Kimmeridge Bay is one of those unspoilt corners of Britain that has not condescended into selling fish and chips, postcards or cheap gaudy trinkets shipped in from the Far East that are meant to be genuine souvenirs of a visit to the British seaside.
What makes Kimmeridge Bay unique is it’s geology. The main strata exposed by countless millennia of tides is Kimmeridge Clay which looks like slate but lacks the durability. Walking along the shore by the base of the cliffs the visitor can hear a constant ‘click’. This is the sound of small chis of clay falling on to the shore from the cliff faces. People visit here in the hope of finding fossils embedded in this soft rock and sometimes find fragments holding the impression of parts of ancient ammonites if they are both patient in their search and lucky.
There is no sandy beach, just outcrops of Kimmeridge Clay being slowly eroded by the ocean. Sometimes on these outcrops the erosion of the ocean has revealed a full sized ammonite fossil but the rock it is in is so soft the impression and the creature’s footprint in history will finally be gone forever.

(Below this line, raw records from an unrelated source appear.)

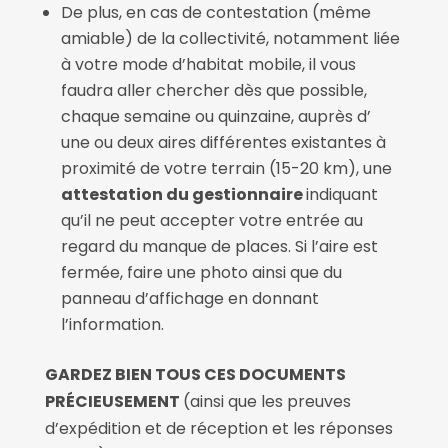
De plus, en cas de contestation (même
amiable) de la collectivité, notamment liée
à votre mode d’habitat mobile, il vous
faudra aller chercher dès que possible,
chaque semaine ou quinzaine, auprès d’
une ou deux aires différentes existantes à
proximité de votre terrain (15-20 km), une
attestation du gestionnaire
indiquant
qu’il ne peut accepter votre entrée au
regard du manque de places. Si l’aire est
fermée, faire une photo ainsi que du
panneau d’affichage en donnant
l’information.
GARDEZ BIEN TOUS CES DOCUMENTS
PRÉCIEUSEMENT
(ainsi que les preuves
d’expédition et de réception et les réponses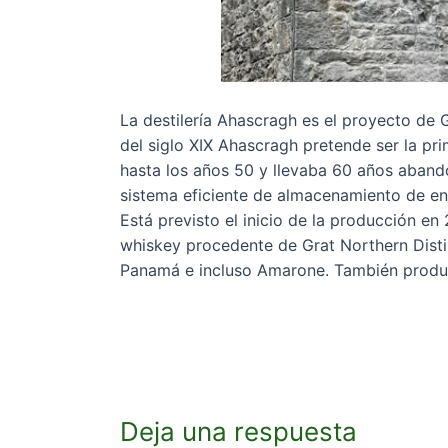
La destilería Ahascragh es el proyecto de G
del siglo XIX Ahascragh pretende ser la pri
hasta los años 50 y llevaba 60 años aband
sistema eficiente de almacenamiento de ener
Está previsto el inicio de la producción e
whiskey procedente de Grat Northern Disti
Panamá e incluso Amarone. También produ
Deja una respuesta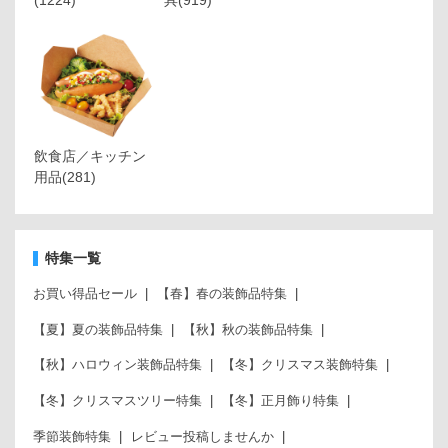
(1224)
具
(919)
飲食店／キッチン
用品
(281)
特集一覧
お買い得品セール
【春】春の装飾品特集
【夏】夏の装飾品特集
【秋】秋の装飾品特集
【秋】ハロウィン装飾品特集
【冬】クリスマス装飾特集
【冬】クリスマスツリー特集
【冬】正月飾り特集
季節装飾特集
レビュー投稿しませんか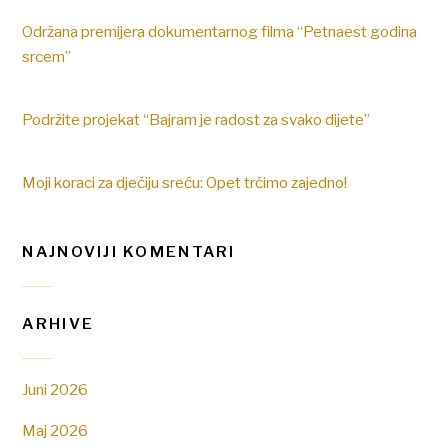
Održana premijera dokumentarnog filma “Petnaest godina
srcem”
Podržite projekat “Bajram je radost za svako dijete”
Moji koraci za dječiju sreću: Opet trčimo zajedno!
NAJNOVIJI KOMENTARI
ARHIVE
Juni 2026
Maj 2026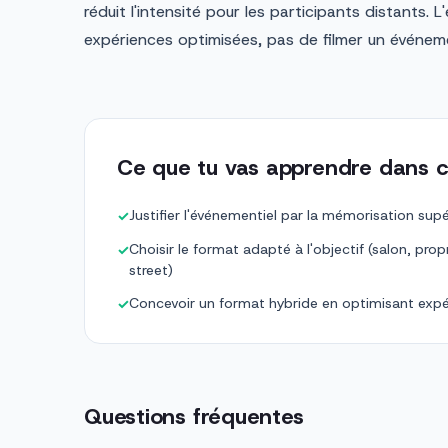
réduit l'intensité pour les participants distants. 
expériences optimisées, pas de filmer un événemen
Ce que tu vas apprendre dans c
Justifier l'événementiel par la mémorisation sup
✓
Choisir le format adapté à l'objectif (salon, prop
✓
street)
Concevoir un format hybride en optimisant expé
✓
Questions fréquentes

On the opposite end of Kimmeridge Bay from Clavell Tower and Hen Cliff is a nodding donkey pumping oil from 1100 metres underground at the rate of 65 barrels per day. Hardly enough to swing the oil price but a steady and constant flow of the black gold that has been extracted here since the late 1950’s. Production peaked at 350 barrels per day.
As well as oil, geology, being part of the the Jurassic Coast and largely unspoilt, Kimmeridge bay is a haven for surfers. Not the golden soft sands of Bondi Beach or Newquay with cafes and promenades but still a cool place to hang out waiting for the perfect wave.